Description of the task:
Nothing but the pictures should be left out when the entries below are duplicated.

═════ Material for this exercise

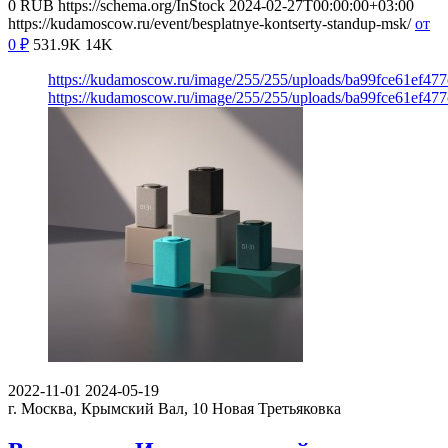
0
RUB
https://schema.org/InStock
2024-02-27T00:00:00+03:00
https://kudamoscow.ru/event/besplatnye-kontserty-standup-msk/
от
0
₽
531.9K
14K
https://kudamoscow.ru/image/255/255/uploads/ba99fce61ef47
https://kudamoscow.ru/image/255/255/uploads/ba99fce61ef47
2022-11-01
2024-05-19
г. Москва, Крымский Вал, 10
Новая Третьяковка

══════════

Exercise response:
0
RUB
https://schema.org/InStock
2024-02-27T00:00:00+03:00
https://kudamoscow.ru/event/besplatnye-kontserty-standup-msk/
от
0
₽
531.9K
14K
https://kudamoscow.ru/image/255/255/uploads/ba99fce61ef47
https://kudamoscow.ru/image/255/255/uploads/ba99fce61ef47
2022-11-01
2024-05-19
г. Москва, Крымский Вал, 10
Новая Третьяковка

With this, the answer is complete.